Late last week the Labour Appeal Court brought farmers and farm workers into the fold of the Labour Relations Act, and impressed on farmers to be consistent in the way in which they exert discipline in the workplace and also to engage in corrective discipline where this is appropriate as opposed to dismissals. SERI represented Mr Andries Swartz in the matter. A Commercial, Stevedoring, Agricultural and Allied Workers Union (CSAAWU) member, Mr Swartz was dismissed in 2013 due to misconduct following a disciplinary hearing.

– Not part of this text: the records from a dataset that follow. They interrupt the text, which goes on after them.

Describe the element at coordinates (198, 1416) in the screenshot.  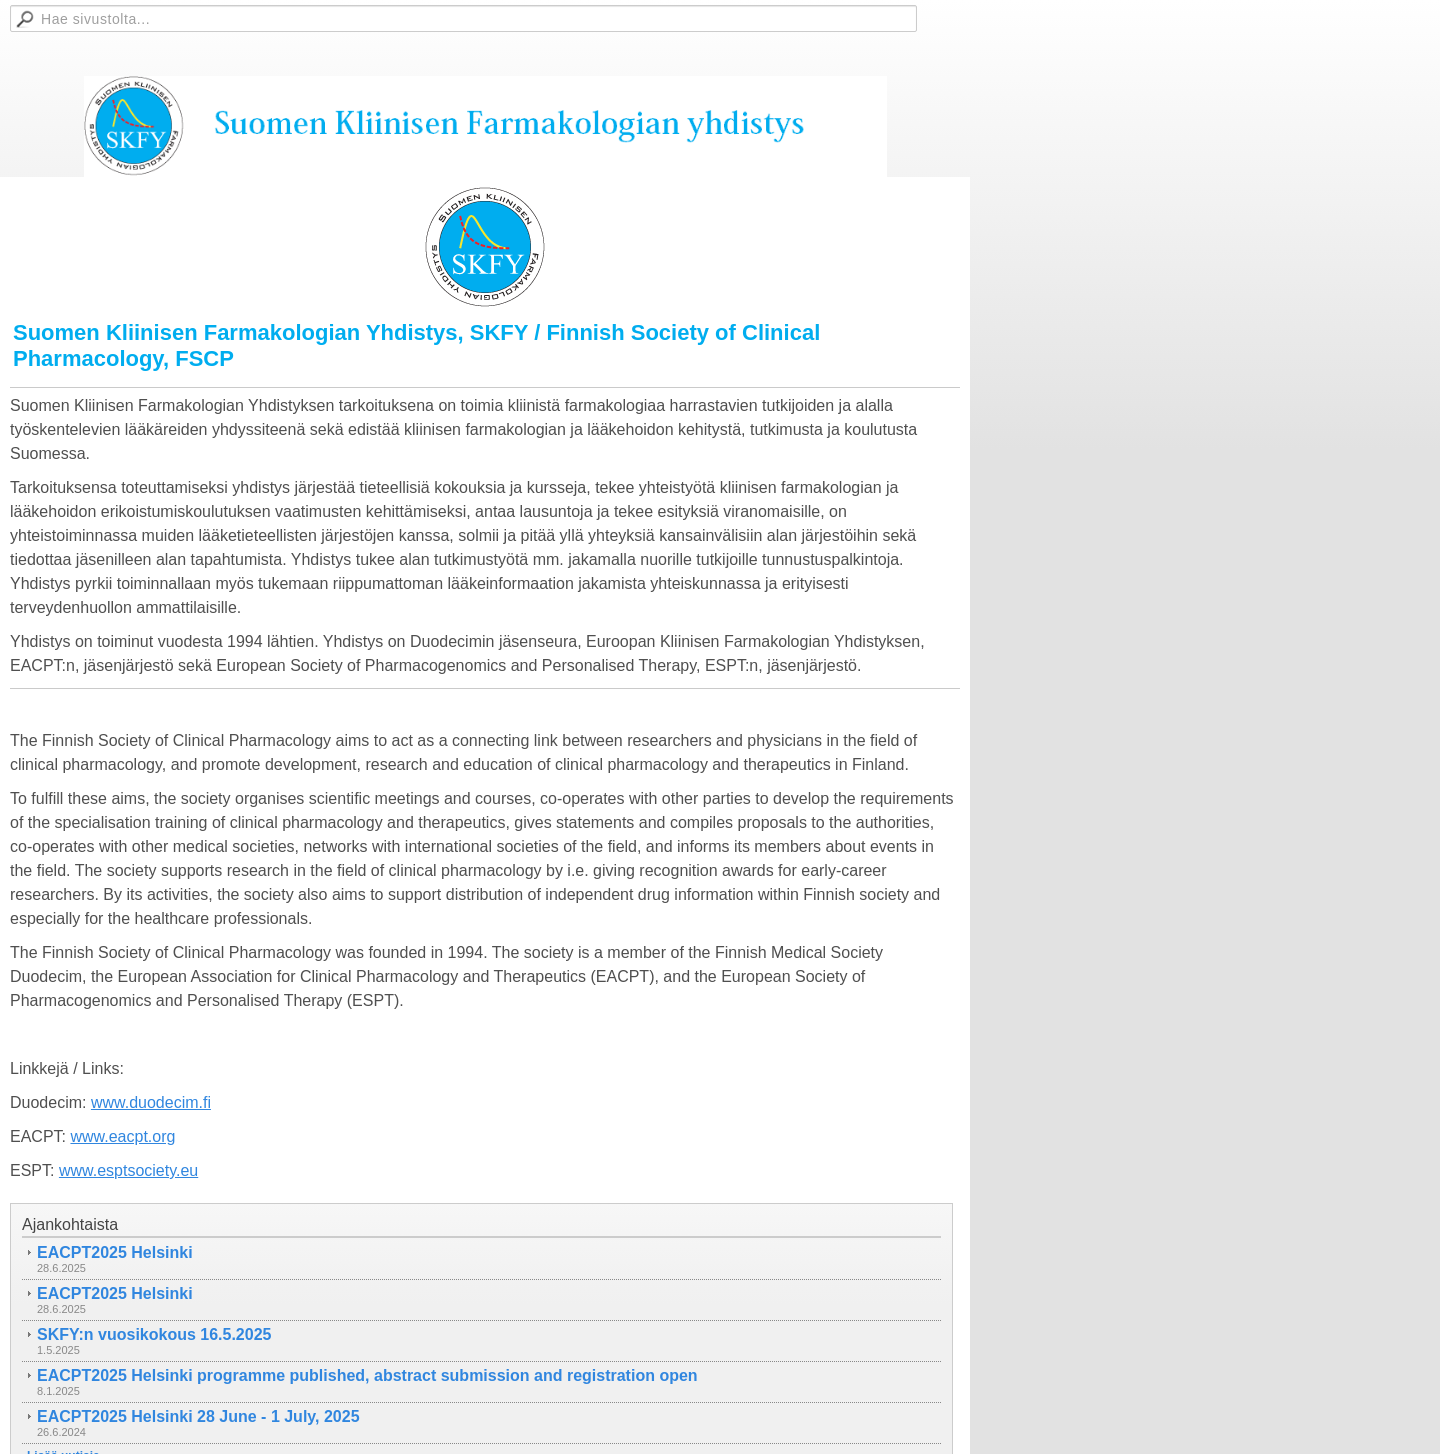
I see `EACPT2025 Helsinki 28 June - 1 July, 2025` at that location.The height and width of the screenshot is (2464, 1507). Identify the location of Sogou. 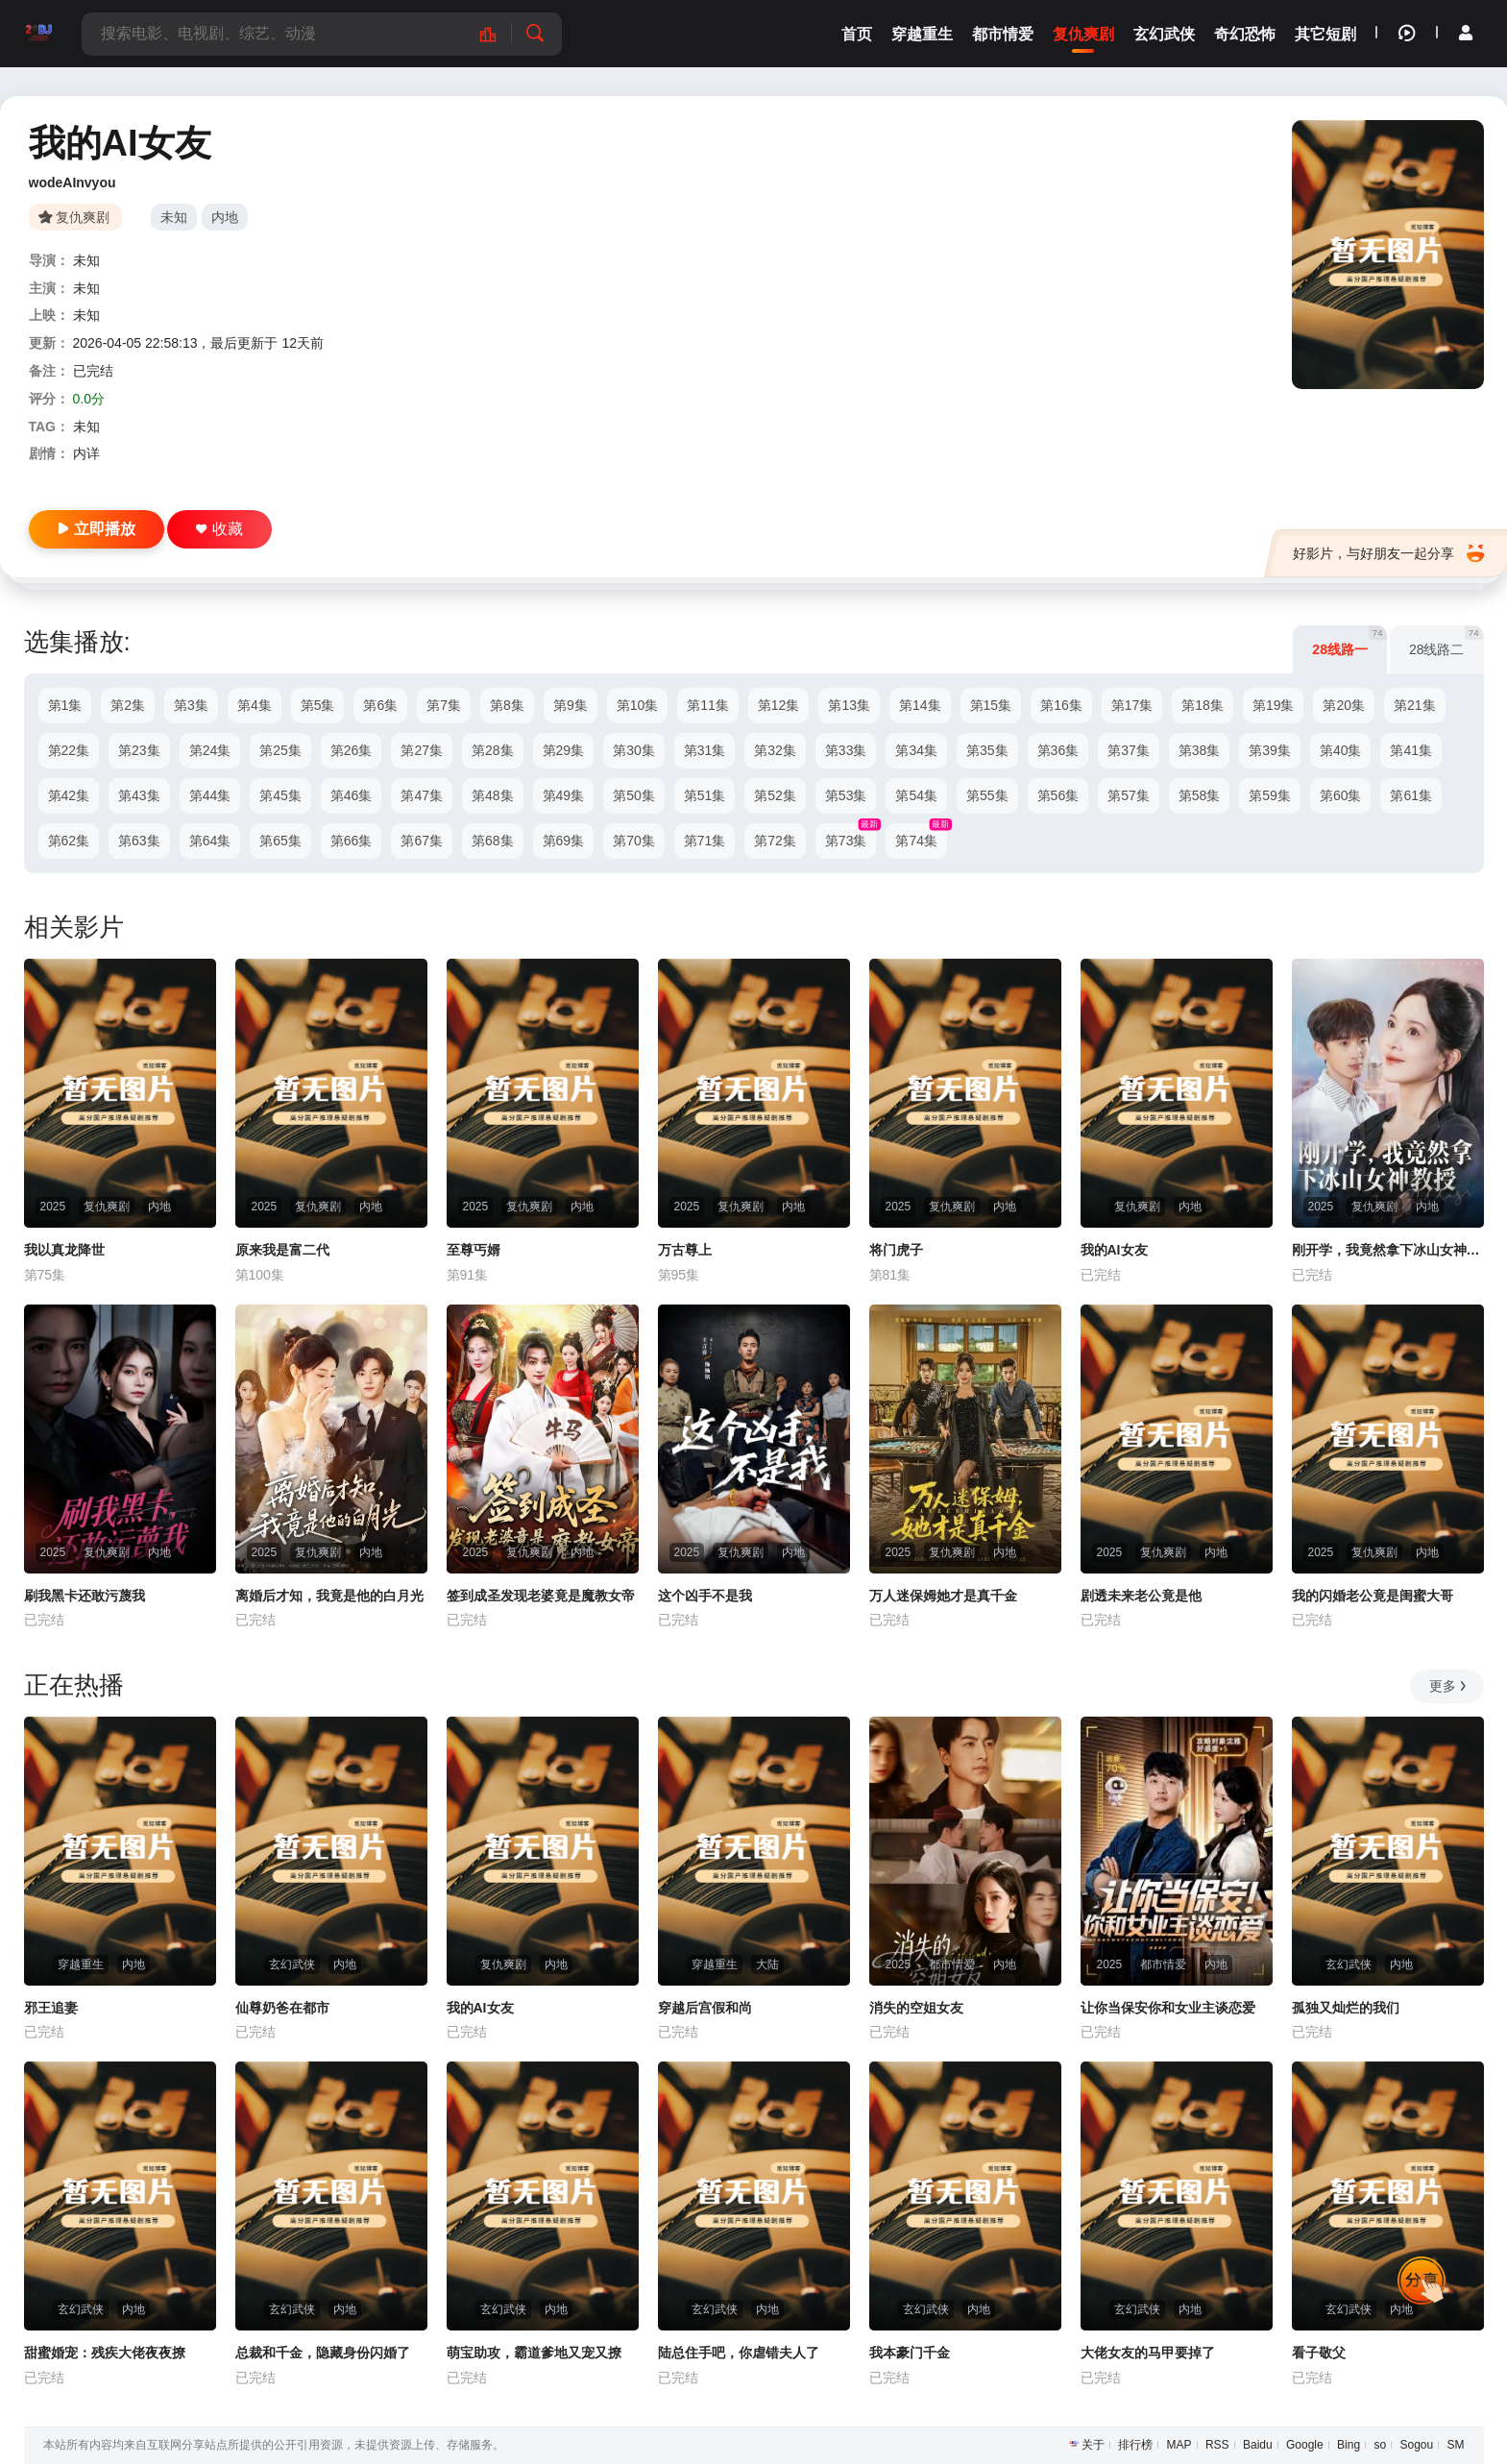
(1416, 2445).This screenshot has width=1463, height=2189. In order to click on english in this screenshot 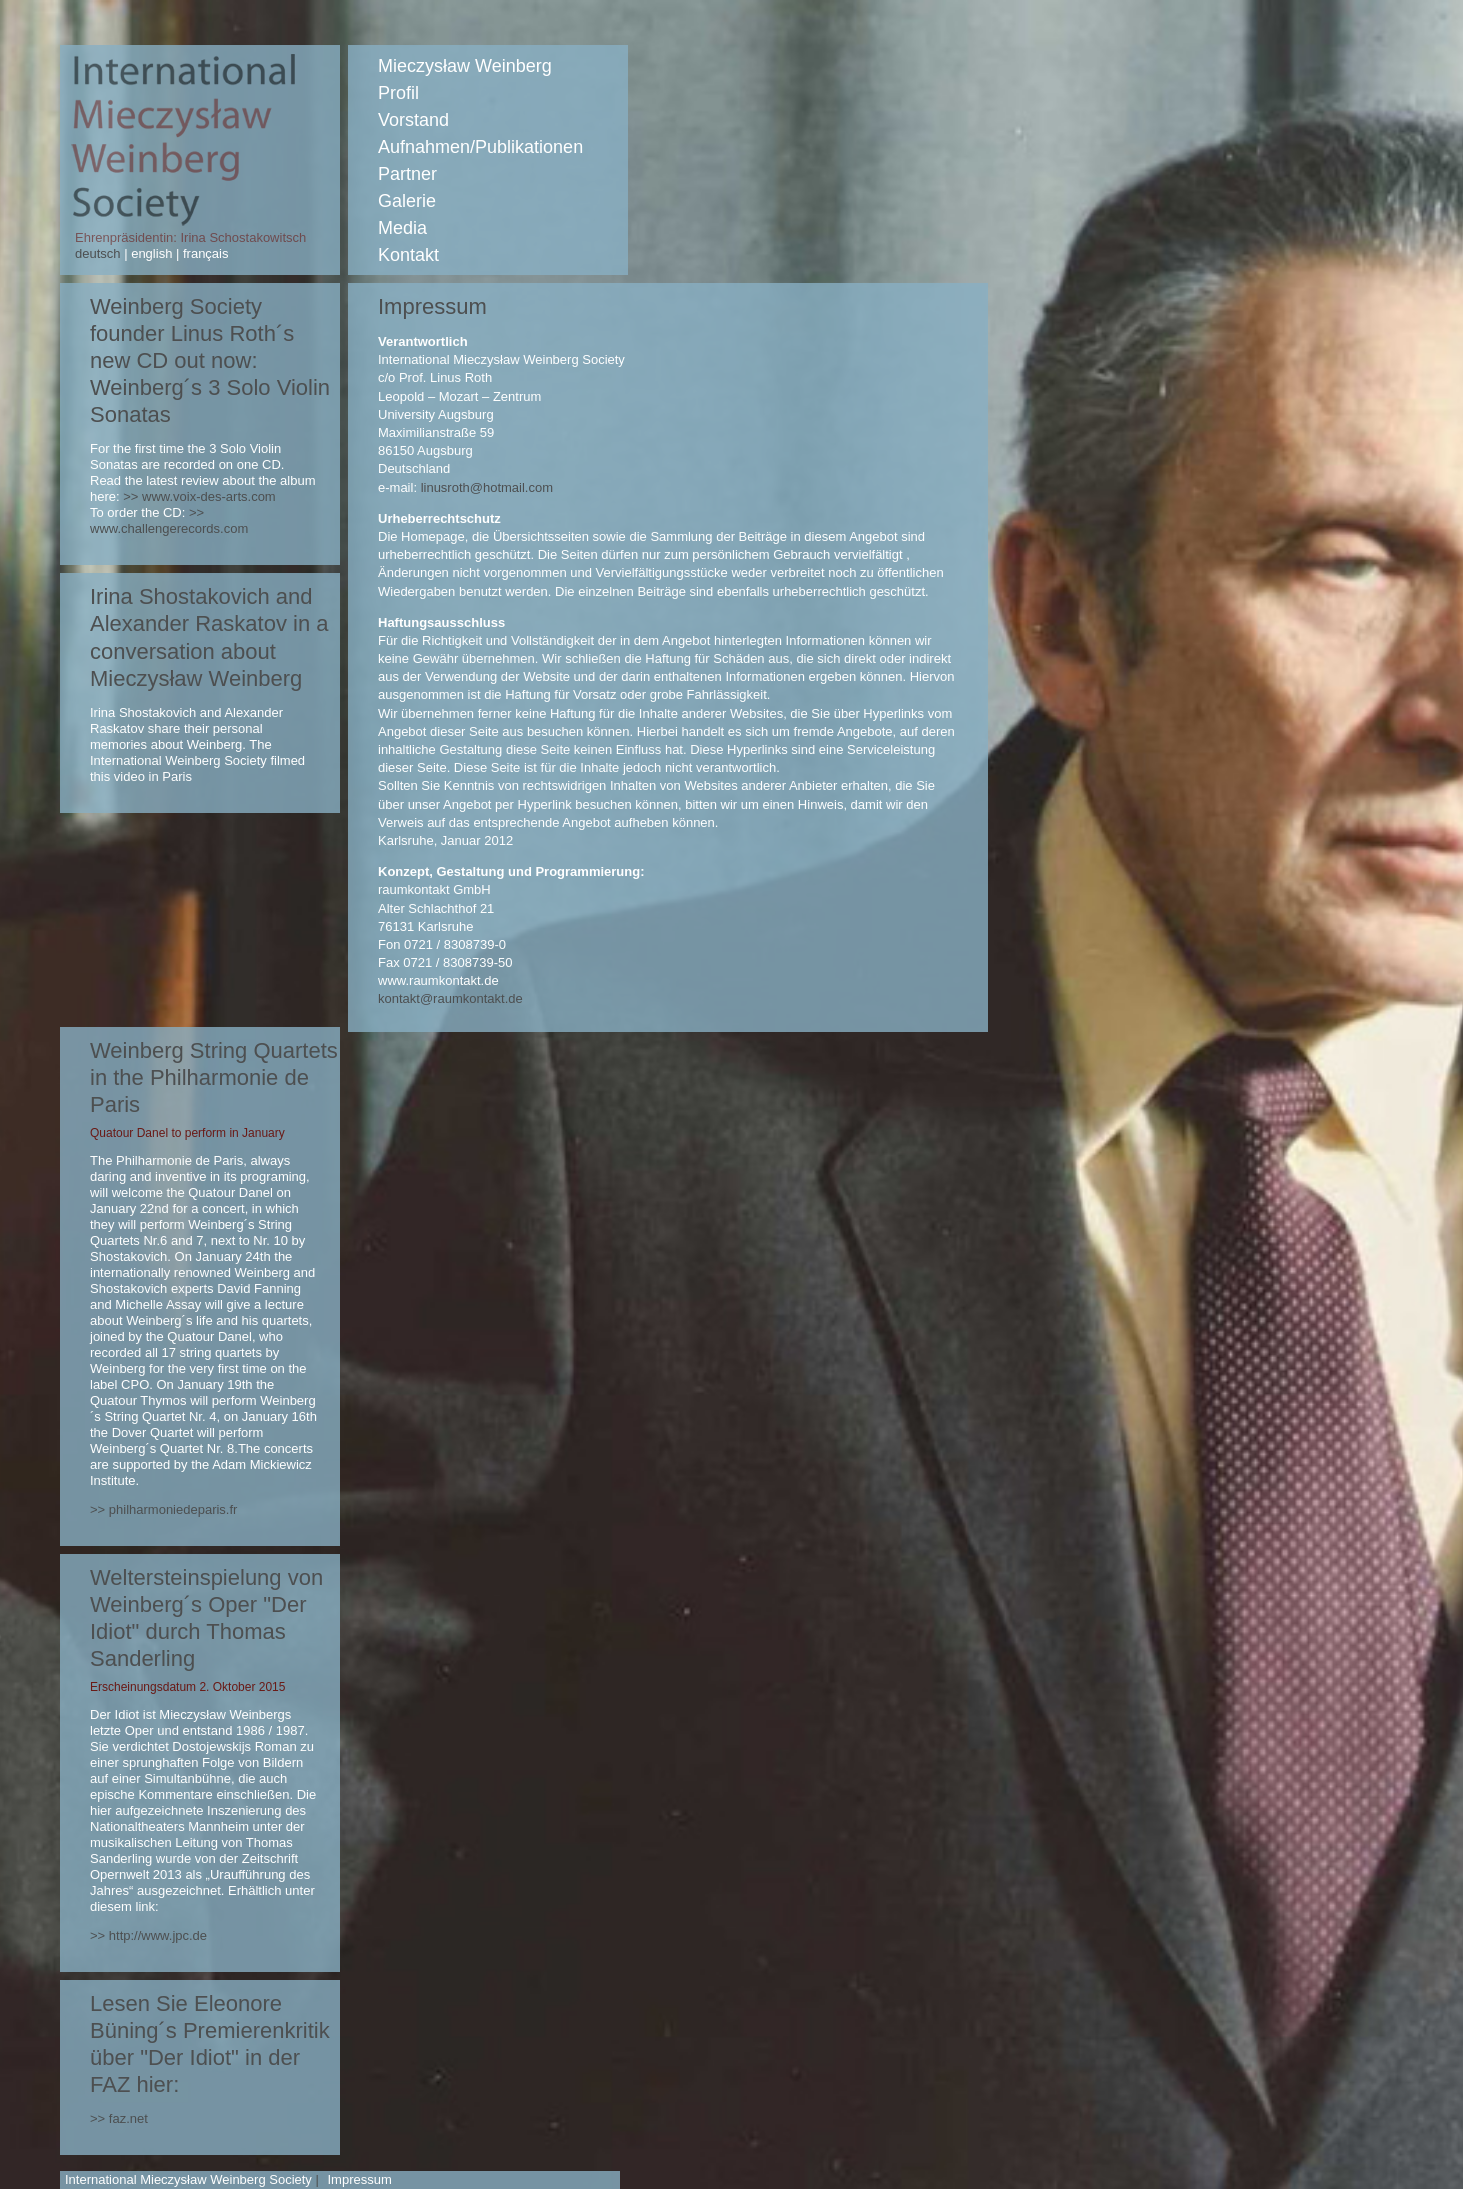, I will do `click(152, 253)`.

Mr Swartz’s dismissal followed a disciplinary hearing which found Mr Swartz guilty of misconduct and recommended his dismissal. He approached the CCMA which issued an arbitration award in his favour stating that the sanction of dismissal was too harsh and substantively unfair taking into account his clean disciplinary record. The CCMA also found that Mr Swartz's employer, Mr Rossouw, did not apply the same standard of rule to other employees involved in similar situations. Mr Swartz was ordered to report for duty on 5 August 2013 and it was ordered that he should be retrospectively re-instated from the date of the dismissal.

Mr Swartz reported for duty but was denied access to the workplace and told by Mr Rossouw to go back home. CSAAWU tried to negotiate on his behalf, even presenting Mr Rossouw with the award, but without success. Mr Rossouw took the award on review to the Labour Court, where it was dismissed. In March 2014, Mr Rossouw applied for leave to appeal against the judgment in the Labour Court, and was granted leave to appeal to the Labour Appeal Court. 

The Labour Appeal Court dismissed the appeal with costs on 2 March 2017.

Effectively, this means that Mr Swartz must be reinstated immediately. In finding for Mr Swartz, the Labour Appeal Court reasoned that the CCMA’s arbitration award was not unreasonable. It found that the employer did not always dismiss employees in similar situations.